Je trouve également pertinent l’extrait suivant de la 16e édition de Phipson on Evidence (London : Sweet & Maxwell, 2005), par. 1-35, qui indique que les tribunaux anglais considèrent le droit étranger comme une question de droit en appel :

[traduction]

Ainsi, devant les tribunaux anglais, bien que l’existence du droit anglais soit une question de droit devant être tranchée en fonction de la jurisprudence présentée dans l’argumentation, l’existence du droit écossais, colonial ou étranger est traitée comme une question de fait devant être tranchée en fonction de la preuve, de sorte que, devant la Chambre des Lords ou le Conseil privé, ce qui était une question de fait devant la cour d’instance inférieure, à établir au moyen de la preuve, peut devenir en appel une question de droit, qui doit être admise d’office.

[58] La Cour d’appel de l’Ontario a donc conclu, au paragraphe 35 de ses motifs, que la norme applicable concernant les questions touchant le droit étranger était la norme de la décision correcte.

[59] La principale raison expliquant mon désaccord avec la conclusion de la Cour d’appel de l’Ontario dans l’arrêt General Motors, c’est qu’il n’appartient pas aux cours d’appel de remettre en cause les décisions de la Cour suprême du Canada quand elle affirme clairement, comme dans l’arrêt Housen, que les questions de fait sont assujetties à la norme de l’erreur manifeste et dominante. Autrement dit, il n’appartient pas aux cours d’appel de déterminer, au cas par cas, si les raisons stratégiques invoquées par la Cour suprême dans l’arrêt Housen pour faire preuve de retenue à l’égard des conclusions de fait des juges de première instance s’appliquent. À mon avis, si une conclusion est une conclusion de fait, elle doit être examinée conformément à la norme de contrôle applicable à une telle conclusion. En concluant comme elle l’a fait dans l’arrêt General Motors, la Cour d’appel de l’Ontario devait accepter, comme elle l’a fait, que les questions touchant le droit étranger étaient des questions de fait. Par conséquent, la norme applicable était celle de l’erreur manifeste et dominante. Il faut se rappeler que dans l’arrêt Carter c. Canada (Procureur général), 2015 CSC 5, [2015] 1 R.C.S. 331, la Cour suprême du Canada a affirmé que les tribunaux d’instance inférieure devaient suivre les décisions des juridictions supérieures, sauf quelques exceptions. Au paragraphe 44 de ses motifs, la Cour suprême a écrit ce qui suit :

La doctrine selon laquelle les tribunaux d’instance inférieure doivent suivre les décisions des juridictions supérieures est un principe fondamental de notre système juridique. Elle confère une certitude tout en permettant l’évolution ordonnée et progressive du droit. Cependant, le principe du stare decisis ne constitue pas un carcan qui condamne le droit à l’inertie. Les juridictions inférieures peuvent réexaminer les précédents de tribunaux supérieurs dans deux situations : (1) lorsqu’une nouvelle question juridique se pose; et (2) lorsqu’une modification de la situation ou de la preuve « change radicalement la donne » (Canada (Procureur général) c. Bedford, 2013 CSC 72, [2013] 3 R.C.S. 1101, paragraphe 42).

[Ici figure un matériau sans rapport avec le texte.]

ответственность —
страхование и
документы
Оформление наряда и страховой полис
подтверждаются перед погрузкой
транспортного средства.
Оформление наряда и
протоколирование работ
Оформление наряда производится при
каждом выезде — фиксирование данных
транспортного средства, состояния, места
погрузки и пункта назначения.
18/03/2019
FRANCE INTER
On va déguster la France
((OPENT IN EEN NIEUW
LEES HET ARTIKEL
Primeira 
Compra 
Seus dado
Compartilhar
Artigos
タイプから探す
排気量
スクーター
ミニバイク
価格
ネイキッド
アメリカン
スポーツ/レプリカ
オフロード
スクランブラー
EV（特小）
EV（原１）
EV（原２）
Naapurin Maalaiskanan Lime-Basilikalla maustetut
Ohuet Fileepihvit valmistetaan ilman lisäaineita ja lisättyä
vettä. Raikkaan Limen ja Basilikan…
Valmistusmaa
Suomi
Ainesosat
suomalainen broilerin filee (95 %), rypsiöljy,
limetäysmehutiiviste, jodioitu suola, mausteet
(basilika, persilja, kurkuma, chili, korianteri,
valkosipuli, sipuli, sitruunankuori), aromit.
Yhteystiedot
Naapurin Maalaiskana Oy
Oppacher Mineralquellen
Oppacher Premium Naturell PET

[60] L’arrêt de la Cour suprême du Canada c. Craig, 2012 CSC 43, [2012] 2 R.C.S. 489 [Craig], est également pertinent, alors que la question que devait trancher la Cour était de savoir si elle devait écarter le précédent établi dans l’arrêt Moldowan c. La Reine, [1978] 1 R.C.S. 480, 1977 CanLII 5 (CSC) [Moldowan].

[61] Dans l’arrêt Craig, la Cour suprême se penchait sur une décision de notre Cour confirmant une décision de la Cour canadienne de l’impôt (CCI). Plus précisément, le juge Hershfield de la CCI avait conclu, en invoquant l’arrêt Gunn c. Canada, 2006 CAF 281, [2007] 3 R.C.F. 57 [Gunn], de notre Cour, qu’il n’était pas tenu de suivre l’arrêt Moldowan. Dans l’arrêt Gunn, notre Cour avait exprimé son désaccord avec l’arrêt Moldowan et refusé de l’appliquer. En appel, notre Cour a rendu une décision en faveur de M. Craig, invoquant la décision rendue antérieurement dans l’arrêt Gunn. Ainsi, notre Cour a suivi l’arrêt Gunn, mais pas l’arrêt Moldowan (Canada c. Craig, 2011 CAF 22, [2011] 2 R.C.F. 436).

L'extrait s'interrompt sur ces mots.